# NEED HELP with Pot Call



## longbeard (May 25, 2013)

A question for the pot call makers. 
I am wanting to put a picture on the sound board under the glass scratch surface, what type of glue or adhesive should i use? This pot will be for a buddy that i work with, his boy killed his first turkey and i wanted to make a keepsake for him.
Thanks guys

Harry


----------



## Wildthings (May 25, 2013)

goop


----------



## longbeard (May 26, 2013)

Wildthings said:


> goop



That simple? 
I figured maybe 3M spray adhesive or something special. 
Thank you


----------



## clent586 (Jul 14, 2013)

You will also need to seal the picture to keep it from deteriorating over time with like modge podge.
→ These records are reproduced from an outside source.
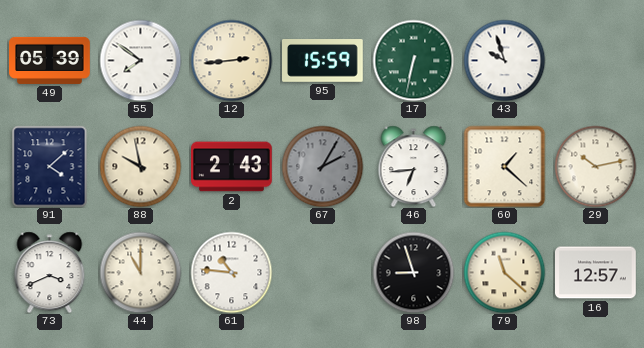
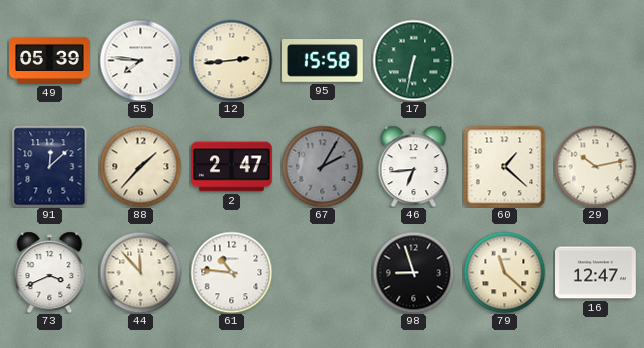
55: 7:51 -> 7:46
95: 15:59 -> 15:58
43: 9:57 -> none
91: 4:08 -> 12:08
88: 9:58 -> 1:37
2: 2:43 -> 2:47
44: 11:00 -> 11:53
16: 12:57 -> 12:47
Go easy on the goop or any other adhesive because you can severely muffle the sound. Remember the sound resonates off that soundboard as well as the toneboard. Good luck with it and I am sure he will be proud to own it.


----------



## jaustin (Jul 14, 2013)

can you use waterslide decal paper?

http://www.decalpaper.com/category-s/2.htm


----------



## clent586 (Jul 15, 2013)

jaustin said:


> can you use waterslide decal paper?
> 
> http://www.decalpaper.com/category-s/2.htm



I have never personally used it but have heard from some that has with good results.


----------



## Big Brad Va (Jul 16, 2013)

I've been thinking of doing the same thing. Really like the water slide decal idea


----------